PROBLEM: Return the lines of the listing below exactly as they appear, beginning at the one with "Por António Nóbrega" and stopping after the one with "Hauptrohstoffquelle"; do not include pictures.
======
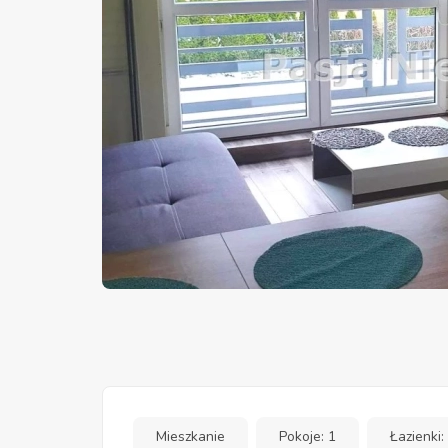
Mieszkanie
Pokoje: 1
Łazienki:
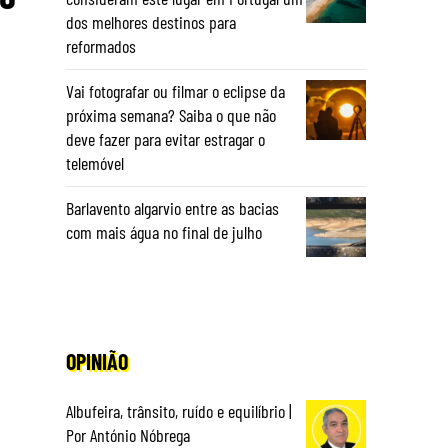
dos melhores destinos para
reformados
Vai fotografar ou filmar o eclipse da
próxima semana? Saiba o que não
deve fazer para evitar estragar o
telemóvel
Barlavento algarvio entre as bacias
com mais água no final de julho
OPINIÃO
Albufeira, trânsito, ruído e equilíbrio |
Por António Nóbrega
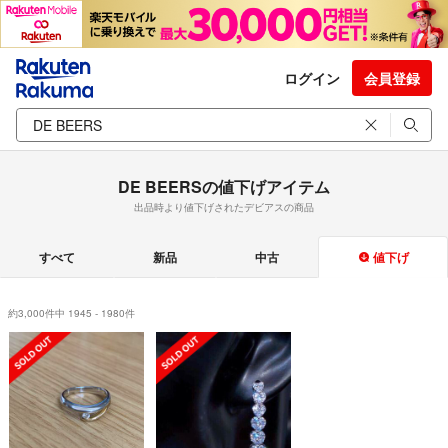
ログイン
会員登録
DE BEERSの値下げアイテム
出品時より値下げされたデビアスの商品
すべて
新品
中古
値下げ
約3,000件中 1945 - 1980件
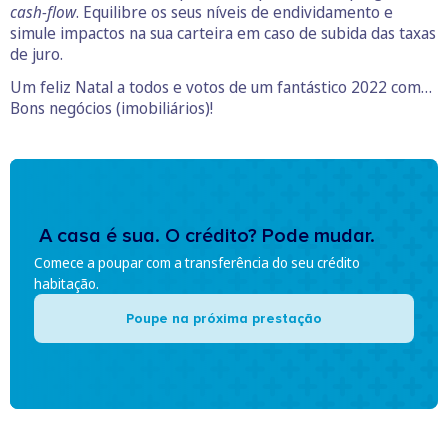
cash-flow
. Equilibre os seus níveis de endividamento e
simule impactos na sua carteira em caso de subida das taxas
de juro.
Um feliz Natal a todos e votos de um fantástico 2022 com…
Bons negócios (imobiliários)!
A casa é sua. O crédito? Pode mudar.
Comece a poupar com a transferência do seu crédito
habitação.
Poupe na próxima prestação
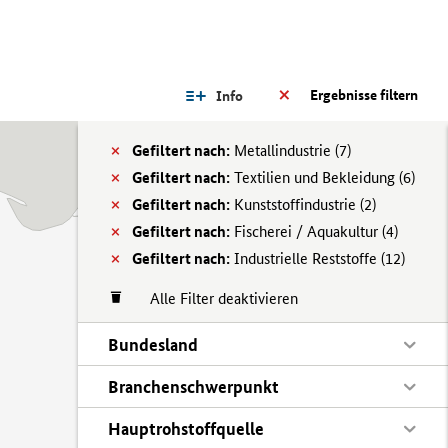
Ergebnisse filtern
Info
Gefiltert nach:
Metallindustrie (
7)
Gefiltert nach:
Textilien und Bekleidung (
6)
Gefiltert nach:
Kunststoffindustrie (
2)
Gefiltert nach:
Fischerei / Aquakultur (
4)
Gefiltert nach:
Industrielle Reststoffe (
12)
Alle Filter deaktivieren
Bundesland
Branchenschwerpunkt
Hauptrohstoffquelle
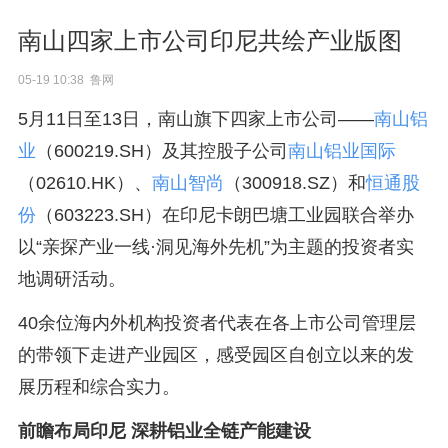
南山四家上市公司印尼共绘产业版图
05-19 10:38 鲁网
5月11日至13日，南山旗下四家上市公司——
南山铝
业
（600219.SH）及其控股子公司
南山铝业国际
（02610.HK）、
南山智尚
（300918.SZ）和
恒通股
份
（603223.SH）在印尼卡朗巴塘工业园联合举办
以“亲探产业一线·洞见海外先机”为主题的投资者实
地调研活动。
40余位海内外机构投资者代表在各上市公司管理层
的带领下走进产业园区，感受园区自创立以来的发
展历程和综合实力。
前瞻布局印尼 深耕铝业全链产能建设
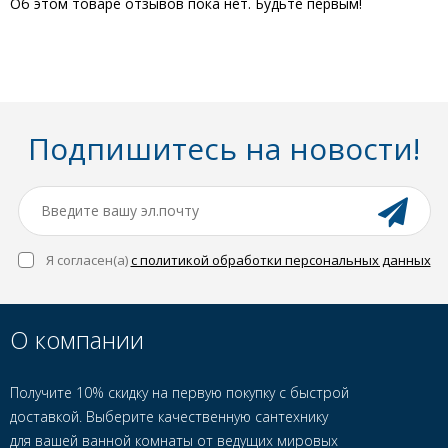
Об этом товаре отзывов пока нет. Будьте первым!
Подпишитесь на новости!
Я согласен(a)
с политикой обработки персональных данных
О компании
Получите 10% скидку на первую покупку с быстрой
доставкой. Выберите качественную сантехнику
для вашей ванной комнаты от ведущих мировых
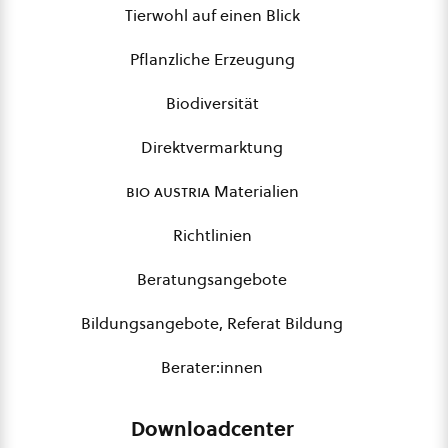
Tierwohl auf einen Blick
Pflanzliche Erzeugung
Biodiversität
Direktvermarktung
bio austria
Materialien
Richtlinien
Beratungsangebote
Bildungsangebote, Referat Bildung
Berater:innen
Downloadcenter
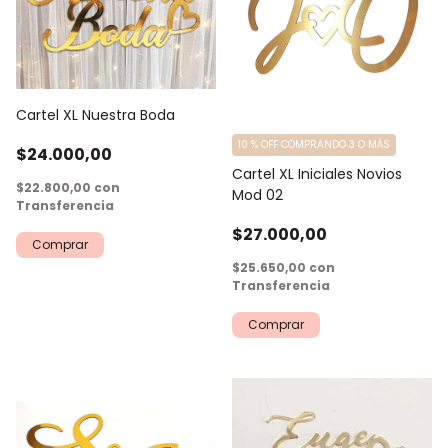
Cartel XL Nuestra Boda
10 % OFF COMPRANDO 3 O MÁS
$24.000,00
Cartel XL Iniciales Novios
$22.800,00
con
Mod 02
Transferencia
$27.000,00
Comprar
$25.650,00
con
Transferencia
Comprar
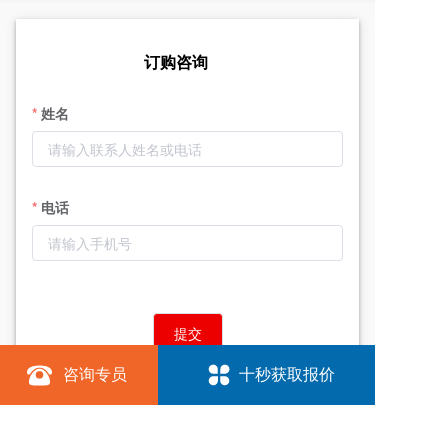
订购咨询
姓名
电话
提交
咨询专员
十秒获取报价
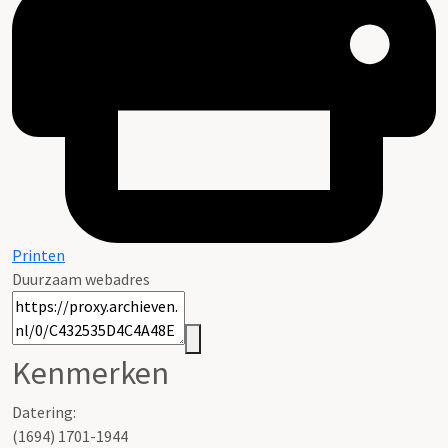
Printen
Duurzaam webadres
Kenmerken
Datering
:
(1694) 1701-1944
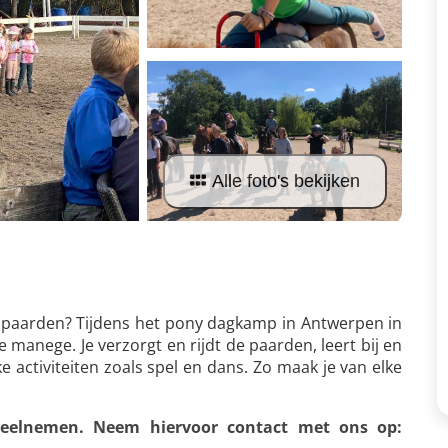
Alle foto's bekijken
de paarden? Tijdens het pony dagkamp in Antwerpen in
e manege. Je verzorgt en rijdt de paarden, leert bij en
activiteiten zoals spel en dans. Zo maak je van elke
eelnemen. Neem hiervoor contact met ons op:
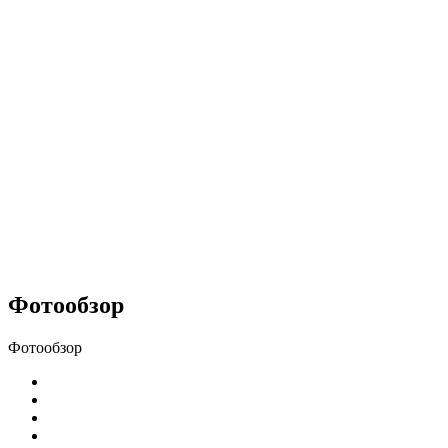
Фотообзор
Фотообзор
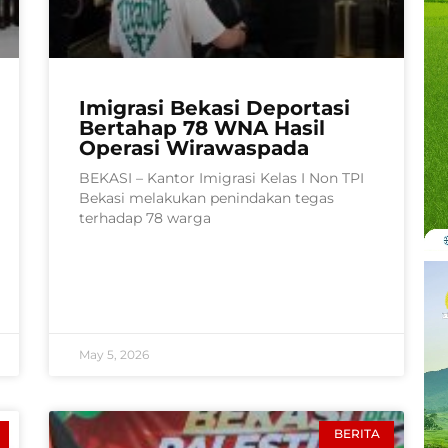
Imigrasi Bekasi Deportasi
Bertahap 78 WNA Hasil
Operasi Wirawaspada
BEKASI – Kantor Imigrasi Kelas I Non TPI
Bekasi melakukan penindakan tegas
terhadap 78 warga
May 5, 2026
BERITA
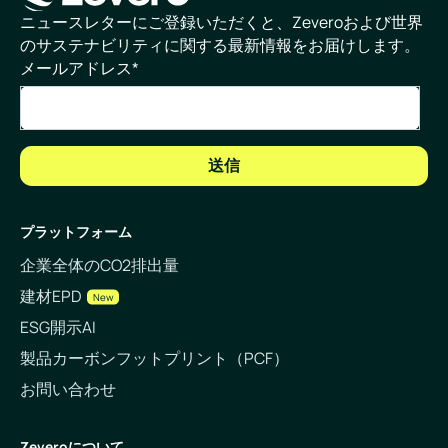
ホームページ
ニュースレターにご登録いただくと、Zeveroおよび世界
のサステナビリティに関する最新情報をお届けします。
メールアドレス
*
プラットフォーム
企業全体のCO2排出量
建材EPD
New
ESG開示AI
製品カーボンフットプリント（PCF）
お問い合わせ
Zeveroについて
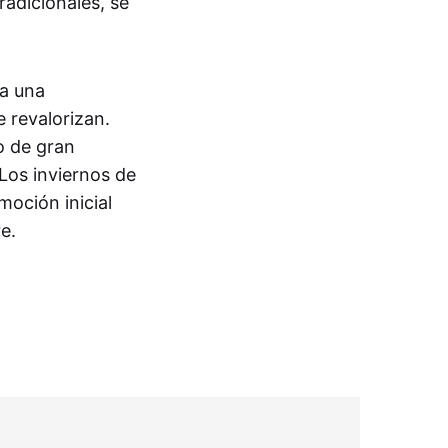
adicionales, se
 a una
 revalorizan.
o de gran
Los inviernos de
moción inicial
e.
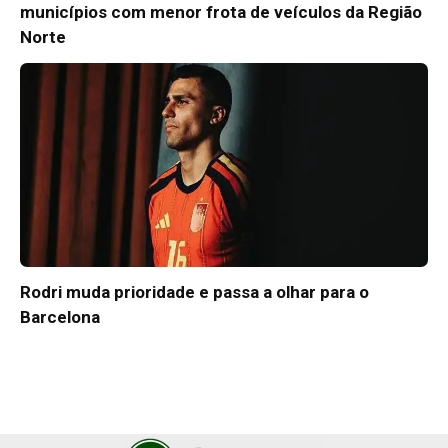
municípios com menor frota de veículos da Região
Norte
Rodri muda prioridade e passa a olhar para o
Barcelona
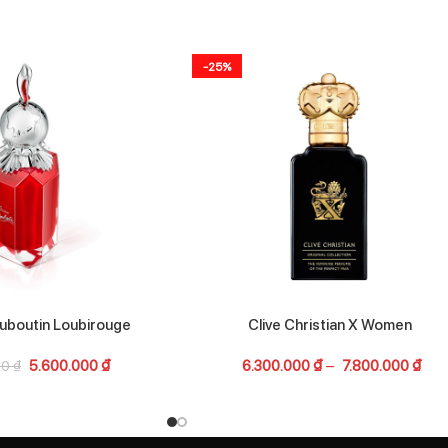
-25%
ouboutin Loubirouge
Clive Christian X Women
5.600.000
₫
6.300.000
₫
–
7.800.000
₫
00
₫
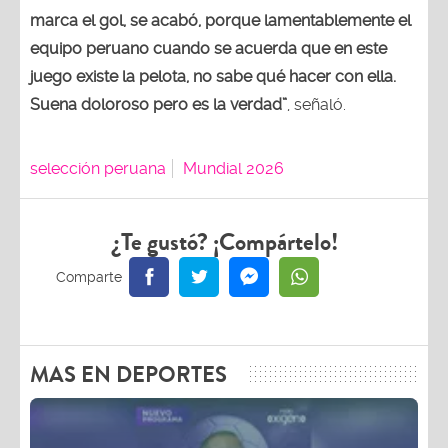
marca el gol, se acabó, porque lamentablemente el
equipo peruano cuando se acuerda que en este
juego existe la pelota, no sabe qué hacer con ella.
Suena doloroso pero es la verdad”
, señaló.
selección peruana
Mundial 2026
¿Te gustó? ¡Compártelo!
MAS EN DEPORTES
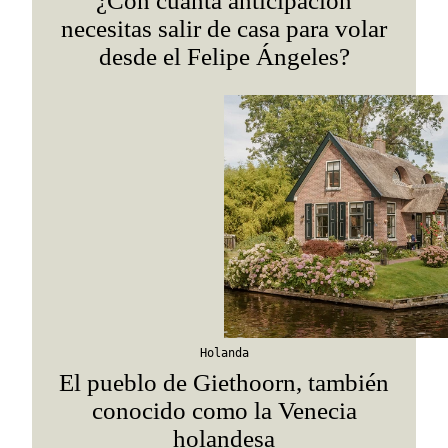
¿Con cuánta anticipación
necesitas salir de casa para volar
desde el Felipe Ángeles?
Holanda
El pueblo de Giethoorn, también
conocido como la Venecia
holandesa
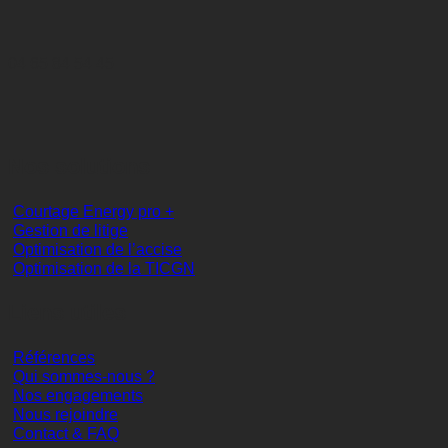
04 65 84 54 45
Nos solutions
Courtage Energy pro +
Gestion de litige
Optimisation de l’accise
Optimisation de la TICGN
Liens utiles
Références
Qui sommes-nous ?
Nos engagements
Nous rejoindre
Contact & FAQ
======
YOUR RESPONSE:
Por António Nóbrega
ログイン
会員登録
DE BEERSの値下げアイテム
出品時より値下げされたデビアスの商品
すべて
新品
中古
値下げ
約3,000件中 1945 - 1980件
cash-flow
. Equilibre os seus níveis de endividamento e
simule impactos na sua carteira em caso de subida das taxas
de juro.
Um feliz Natal a todos e votos de um fantástico 2022 com…
Bons negócios (imobiliários)!
A casa é sua. O crédito? Pode mudar.
Comece a poupar com a transferência do seu crédito
habitação.
Poupe na próxima prestação
Ergebnisse filtern
Info
Gefiltert nach:
Metallindustrie (
7)
Gefiltert nach:
Textilien und Bekleidung (
6)
Gefiltert nach:
Kunststoffindustrie (
2)
Gefiltert nach:
Fischerei / Aquakultur (
4)
Gefiltert nach:
Industrielle Reststoffe (
12)
Alle Filter deaktivieren
Bundesland
Branchenschwerpunkt
Hauptrohstoffquelle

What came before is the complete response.